The administration should make clear that moving prohibited goods through a friendly port does not—and should not—qualify for US taxpayer-funded subsidies.

Instead, the United States should adopt a focused and prescriptive interpretation that applies to countries and companies, both foreign and domestic. To qualify for subsidies and other federal incentives, companies should have to disclose their critical minerals and processing supply chain. This is the only way for the United States to really know where and how its clean energy goods are produced.

Those who refuse to share this information should be barred from receiving subsidies. After all, if a company chooses to do business with cheaper Chinese inputs, then it already enjoys a cost advantage.

US policy should help make choosing the right path profitable. And we must ensure that the benefits of the US market and federal taxpayer-funded incentives only accrue to those who can demonstrate a transparent, secure, responsible supply chain. Chinese firms have repeatedly failed that test.
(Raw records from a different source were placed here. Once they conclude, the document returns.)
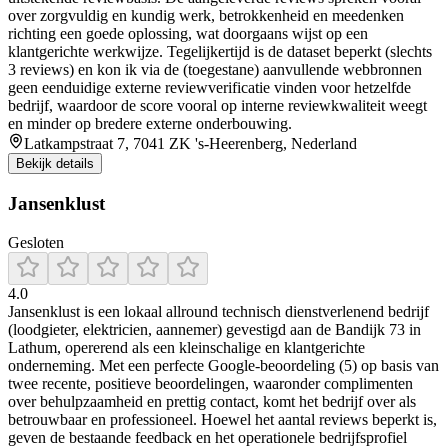
over zorgvuldig en kundig werk, betrokkenheid en meedenken
richting een goede oplossing, wat doorgaans wijst op een
klantgerichte werkwijze. Tegelijkertijd is de dataset beperkt (slechts
3 reviews) en kon ik via de (toegestane) aanvullende webbronnen
geen eenduidige externe reviewverificatie vinden voor hetzelfde
bedrijf, waardoor de score vooral op interne reviewkwaliteit weegt
en minder op bredere externe onderbouwing.
Latkampstraat 7, 7041 ZK 's-Heerenberg, Nederland
Bekijk details
Jansenklust
Gesloten
4.0
Jansenklust is een lokaal allround technisch dienstverlenend bedrijf
(loodgieter, elektricien, aannemer) gevestigd aan de Bandijk 73 in
Lathum, opererend als een kleinschalige en klantgerichte
onderneming. Met een perfecte Google-beoordeling (5) op basis van
twee recente, positieve beoordelingen, waaronder complimenten
over behulpzaamheid en prettig contact, komt het bedrijf over als
betrouwbaar en professioneel. Hoewel het aantal reviews beperkt is,
geven de bestaande feedback en het operationele bedrijfsprofiel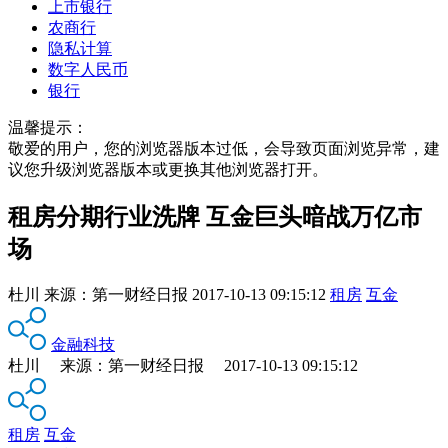
上市银行
农商行
隐私计算
数字人民币
银行
温馨提示：
敬爱的用户，您的浏览器版本过低，会导致页面浏览异常，建
议您升级浏览器版本或更换其他浏览器打开。
租房分期行业洗牌 互金巨头暗战万亿市
场
杜川
来源：
第一财经日报
2017-10-13 09:15:12
租房
互金
金融科技
杜川 来源：第一财经日报 2017-10-13 09:15:12
租房
互金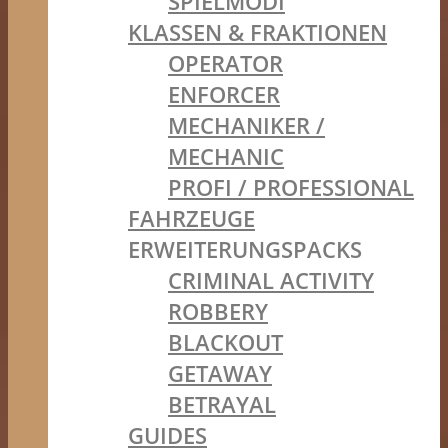
SPIELMODI
KLASSEN & FRAKTIONEN
OPERATOR
ENFORCER
MECHANIKER /
MECHANIC
PROFI / PROFESSIONAL
FAHRZEUGE
ERWEITERUNGSPACKS
CRIMINAL ACTIVITY
ROBBERY
BLACKOUT
GETAWAY
BETRAYAL
GUIDES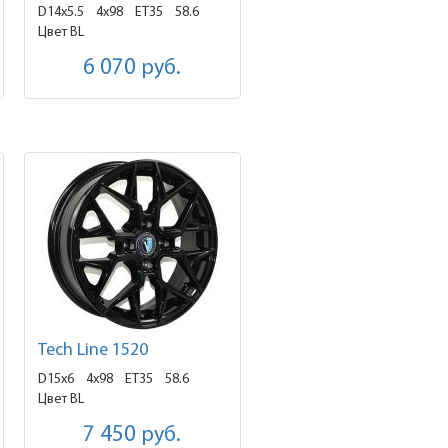
D14x5.5
4x98 ET35
58.6
Цвет BL
6 070
руб.
Tech Line 1520
D15x6
4x98 ET35
58.6
Цвет BL
7 450
руб.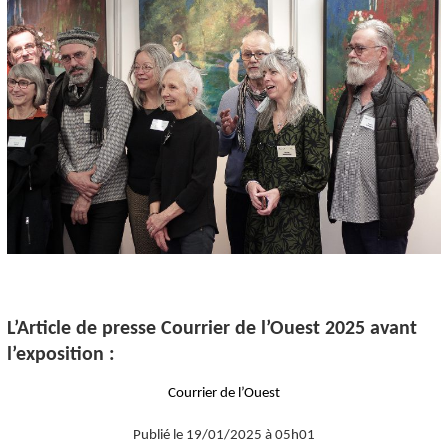
L’Article de presse Courrier de l’Ouest 2025 avant
l’exposition :
Courrier de l’Ouest
Publié le
19/01/2025
à 05h01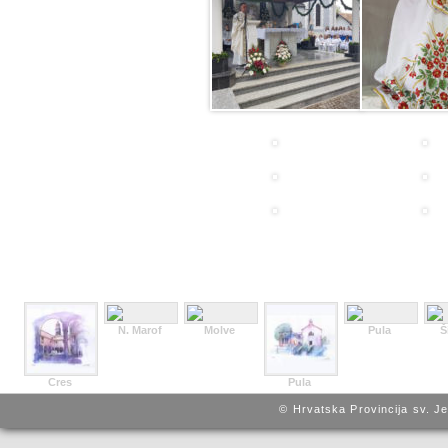
N. Marof
Molve
Pula
Š
Cres
Pula
© Hrvatska Provincija sv. J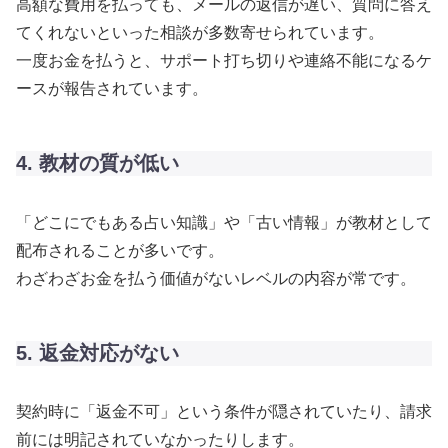
高額な費用を払っても、メールの返信が遅い、質問に答え
てくれないといった相談が多数寄せられています。
一度お金を払うと、サポート打ち切りや連絡不能になるケ
ースが報告されています。
4. 教材の質が低い
「どこにでもある占い知識」や「古い情報」が教材として
配布されることが多いです。
わざわざお金を払う価値がないレベルの内容が常です。
5. 返金対応がない
契約時に「返金不可」という条件が隠されていたり、請求
前には明記されていなかったりします。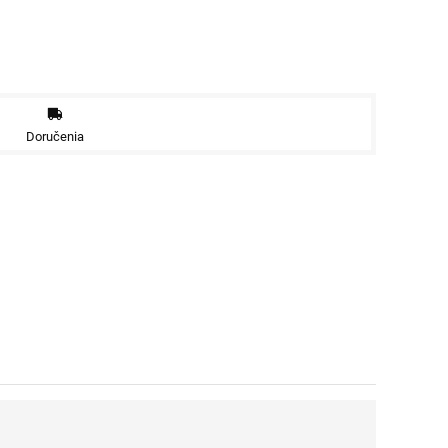
Doručenia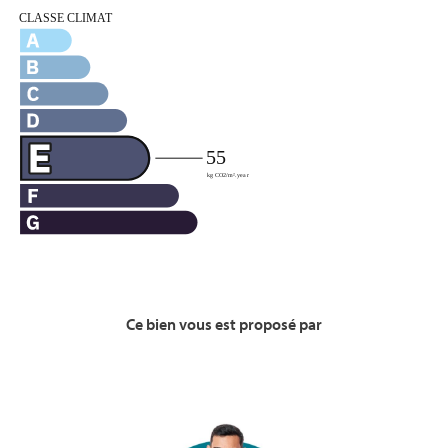
Ce bien vous est proposé par
Voir la Bio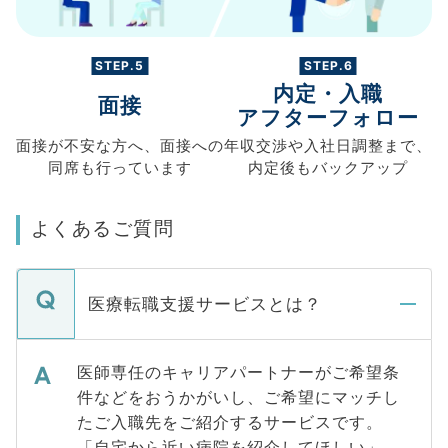
STEP.5
STEP.6
内定・入職
面接
アフターフォロー
面接が不安な方へ、
面接への
年収交渉や
入社日調整まで、
同席も
行っています
内定後もバックアップ
よくあるご質問
医療転職支援サービスとは？
医師専任のキャリアパートナーがご希望条
件などをおうかがいし、ご希望にマッチし
たご入職先をご紹介するサービスです。
「自宅から近い病院を紹介してほしい」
Republicans and Democrats are united on the China threat. The administration should build on that rare bipartisan consensus. The United States should close loopholes and prohibit US taxpayer funds from benefiting our greatest strategic adversary. To do otherwise could politically imperil the IRA and substantively undermine our strategic goals—to increase US security and build a responsible clean energy supply chain.

Frank Fannon served as the inaugural US assistant secretary of state for energy resources. He is currently managing director of Fannon Global Advisors, a consultancy finding opportunity in geopolitics and the energy transition, and a nonresident senior fellow at the Atlantic Council Global Energy Center.